> What is expected: Filter the data below for the string "people" and copy each matching line.

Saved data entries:
Segment Open

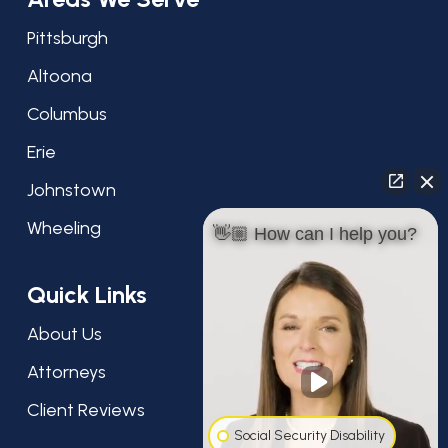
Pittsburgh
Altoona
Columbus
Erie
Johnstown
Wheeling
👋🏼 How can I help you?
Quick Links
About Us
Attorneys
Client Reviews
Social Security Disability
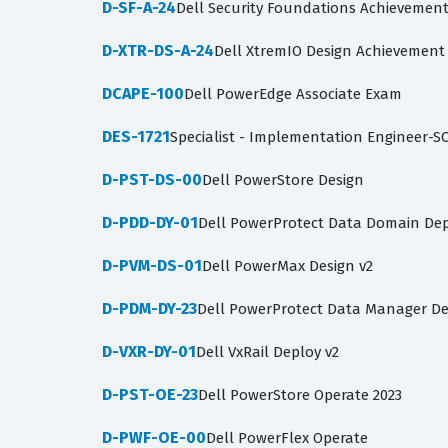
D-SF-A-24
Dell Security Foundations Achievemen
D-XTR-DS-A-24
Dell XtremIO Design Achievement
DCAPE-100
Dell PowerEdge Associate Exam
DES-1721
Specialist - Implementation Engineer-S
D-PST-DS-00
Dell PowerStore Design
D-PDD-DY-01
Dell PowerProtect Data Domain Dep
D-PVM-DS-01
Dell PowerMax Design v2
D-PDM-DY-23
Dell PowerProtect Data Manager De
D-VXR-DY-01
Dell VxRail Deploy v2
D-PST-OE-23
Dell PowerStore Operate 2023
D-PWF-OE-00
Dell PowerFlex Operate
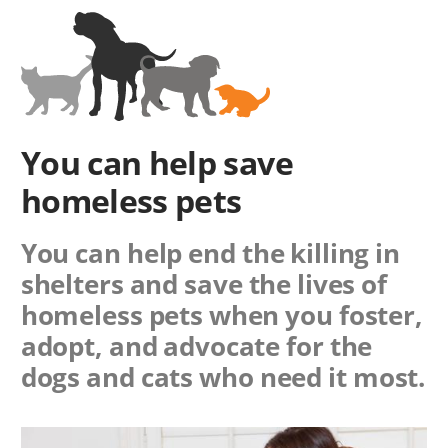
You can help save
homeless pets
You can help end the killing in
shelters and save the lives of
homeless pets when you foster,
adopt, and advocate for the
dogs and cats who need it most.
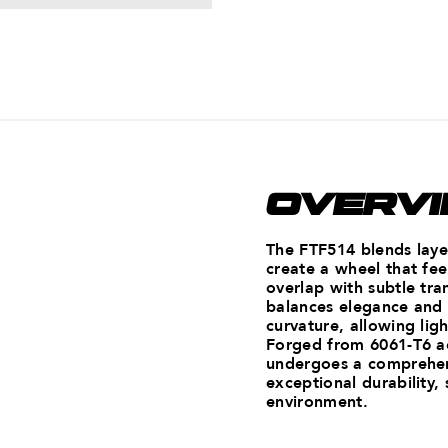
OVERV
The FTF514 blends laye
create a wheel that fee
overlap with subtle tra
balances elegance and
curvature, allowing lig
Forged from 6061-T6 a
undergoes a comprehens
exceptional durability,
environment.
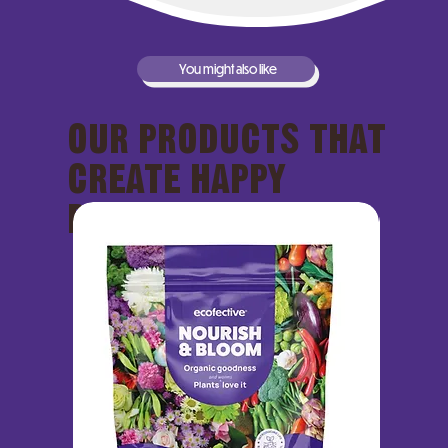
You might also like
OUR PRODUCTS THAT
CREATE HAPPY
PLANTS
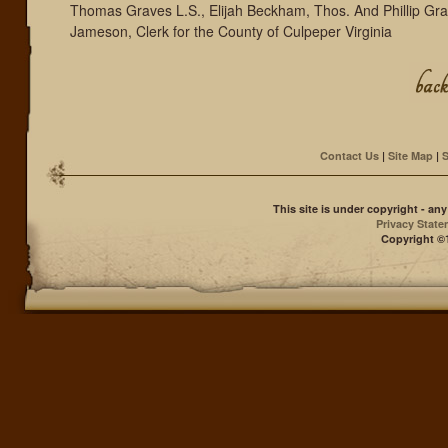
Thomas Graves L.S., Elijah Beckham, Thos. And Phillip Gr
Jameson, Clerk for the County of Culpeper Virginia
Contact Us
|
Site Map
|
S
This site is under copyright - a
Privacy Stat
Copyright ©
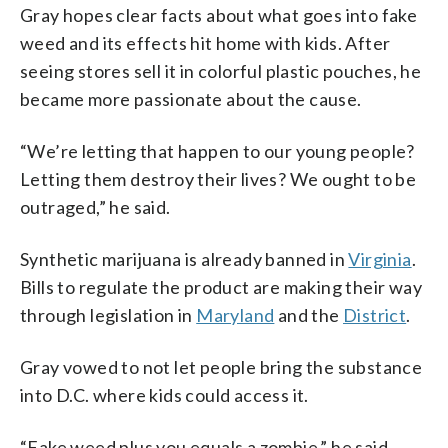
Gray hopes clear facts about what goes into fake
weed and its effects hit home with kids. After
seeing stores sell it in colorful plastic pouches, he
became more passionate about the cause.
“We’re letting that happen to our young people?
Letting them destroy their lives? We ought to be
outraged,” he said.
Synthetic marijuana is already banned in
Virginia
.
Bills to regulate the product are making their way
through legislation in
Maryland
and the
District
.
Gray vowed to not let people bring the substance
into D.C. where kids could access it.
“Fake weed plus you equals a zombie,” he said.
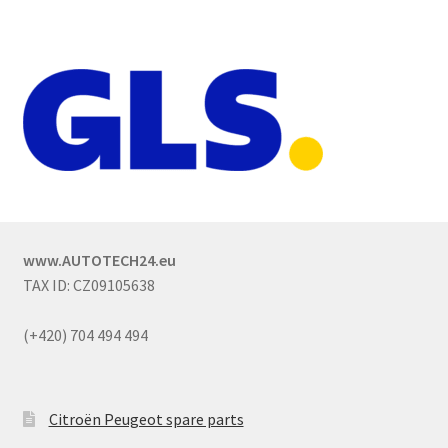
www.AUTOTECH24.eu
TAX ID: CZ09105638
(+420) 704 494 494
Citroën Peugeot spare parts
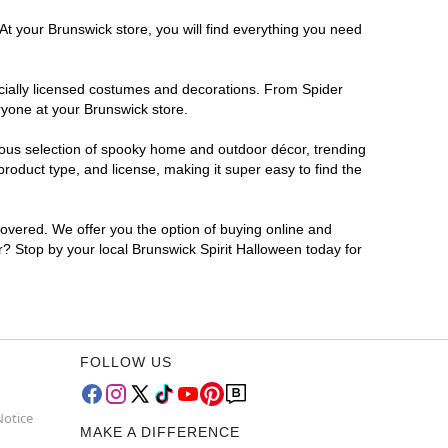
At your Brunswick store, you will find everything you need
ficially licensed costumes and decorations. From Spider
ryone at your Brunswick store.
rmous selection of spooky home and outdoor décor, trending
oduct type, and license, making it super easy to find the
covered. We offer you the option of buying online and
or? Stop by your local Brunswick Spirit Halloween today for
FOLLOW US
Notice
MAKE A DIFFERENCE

Segment Closed

> Task solution:
“We’re letting that happen to our young people?
Gray vowed to not let people bring the substance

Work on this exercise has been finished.